[[ Records provided open ]]

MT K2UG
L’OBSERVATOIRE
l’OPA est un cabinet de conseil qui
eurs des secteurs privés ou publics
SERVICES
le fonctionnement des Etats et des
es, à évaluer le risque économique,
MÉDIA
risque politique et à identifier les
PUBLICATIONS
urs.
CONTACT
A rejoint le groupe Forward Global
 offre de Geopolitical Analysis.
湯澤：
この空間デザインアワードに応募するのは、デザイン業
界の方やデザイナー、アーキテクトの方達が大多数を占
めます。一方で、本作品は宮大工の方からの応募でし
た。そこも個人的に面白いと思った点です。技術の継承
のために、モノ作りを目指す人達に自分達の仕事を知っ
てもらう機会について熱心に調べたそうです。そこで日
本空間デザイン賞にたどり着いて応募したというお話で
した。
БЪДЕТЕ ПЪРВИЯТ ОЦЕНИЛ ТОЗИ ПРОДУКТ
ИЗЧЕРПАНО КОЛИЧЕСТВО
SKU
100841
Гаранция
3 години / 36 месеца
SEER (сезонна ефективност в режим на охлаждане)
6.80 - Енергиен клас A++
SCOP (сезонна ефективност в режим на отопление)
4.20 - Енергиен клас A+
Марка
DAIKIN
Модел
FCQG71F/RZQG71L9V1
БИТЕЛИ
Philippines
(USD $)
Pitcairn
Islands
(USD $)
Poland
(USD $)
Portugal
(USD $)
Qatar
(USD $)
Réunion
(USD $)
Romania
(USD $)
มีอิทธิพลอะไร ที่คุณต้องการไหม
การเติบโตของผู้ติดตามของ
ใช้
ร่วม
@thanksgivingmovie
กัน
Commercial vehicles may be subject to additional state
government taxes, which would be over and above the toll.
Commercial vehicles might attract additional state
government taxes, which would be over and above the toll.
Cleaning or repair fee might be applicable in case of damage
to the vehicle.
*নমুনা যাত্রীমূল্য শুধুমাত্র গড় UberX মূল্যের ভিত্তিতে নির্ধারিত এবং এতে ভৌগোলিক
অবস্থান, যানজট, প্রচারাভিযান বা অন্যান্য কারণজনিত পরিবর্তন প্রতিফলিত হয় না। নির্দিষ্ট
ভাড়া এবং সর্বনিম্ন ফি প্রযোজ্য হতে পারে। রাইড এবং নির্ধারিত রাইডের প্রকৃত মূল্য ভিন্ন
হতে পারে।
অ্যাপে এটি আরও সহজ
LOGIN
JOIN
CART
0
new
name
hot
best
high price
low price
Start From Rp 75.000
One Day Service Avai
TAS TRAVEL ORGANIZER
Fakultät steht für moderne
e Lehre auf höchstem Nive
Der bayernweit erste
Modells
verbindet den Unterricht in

[[ Records provided closed ]]
[[ Records provided open ]]

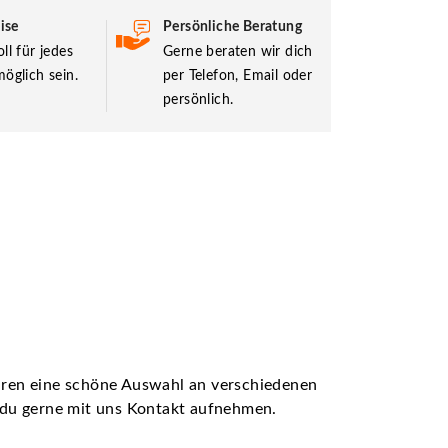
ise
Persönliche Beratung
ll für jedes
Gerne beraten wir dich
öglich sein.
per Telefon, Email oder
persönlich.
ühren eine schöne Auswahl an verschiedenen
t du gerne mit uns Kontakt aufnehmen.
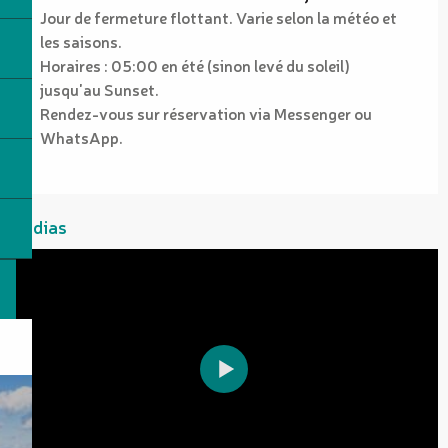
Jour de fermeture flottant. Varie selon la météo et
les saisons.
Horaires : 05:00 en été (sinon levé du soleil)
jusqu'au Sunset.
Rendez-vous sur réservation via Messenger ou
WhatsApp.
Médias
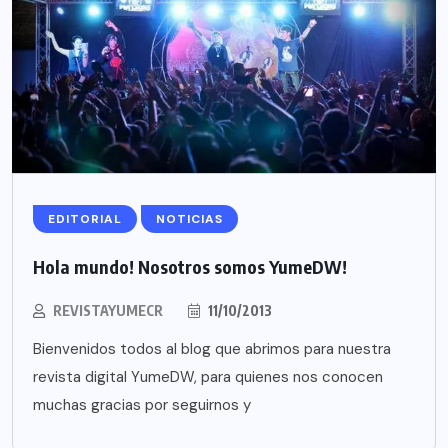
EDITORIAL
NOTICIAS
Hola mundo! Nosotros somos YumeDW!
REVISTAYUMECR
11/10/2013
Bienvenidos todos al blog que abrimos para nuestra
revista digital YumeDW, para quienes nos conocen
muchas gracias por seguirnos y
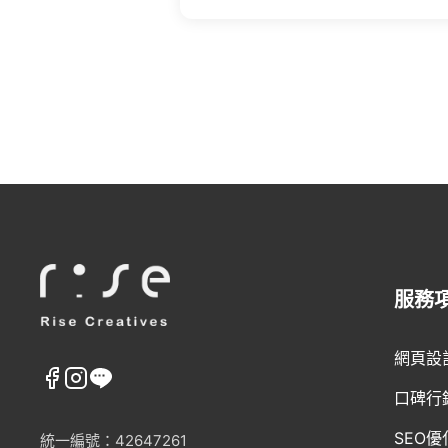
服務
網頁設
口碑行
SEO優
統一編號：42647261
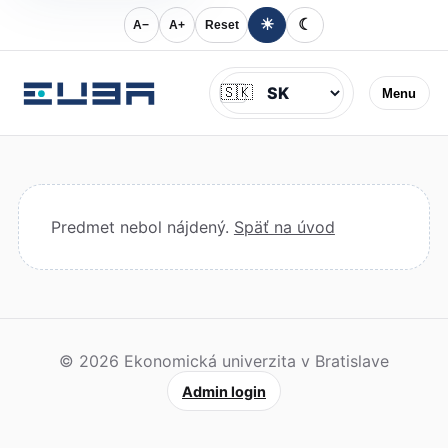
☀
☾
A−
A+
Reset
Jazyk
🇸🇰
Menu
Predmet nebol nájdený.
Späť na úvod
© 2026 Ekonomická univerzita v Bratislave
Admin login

[[ Records provided closed ]]

■ What this task involves:
After locating the line with "ভাড়া এবং সর্বনিম্ন" in the material above, return it and each line after it exactly, ending at the line with "verbindet den Unterricht in".

■ Task response:
ভাড়া এবং সর্বনিম্ন ফি প্রযোজ্য হতে পারে। রাইড এবং নির্ধারিত রাইডের প্রকৃত মূল্য ভিন্ন
হতে পারে।
অ্যাপে এটি আরও সহজ
LOGIN
JOIN
CART
0
new
name
hot
best
high price
low price
Start From Rp 75.000
One Day Service Avai
TAS TRAVEL ORGANIZER
Fakultät steht für moderne
e Lehre auf höchstem Nive
Der bayernweit erste
Modells
verbindet den Unterricht in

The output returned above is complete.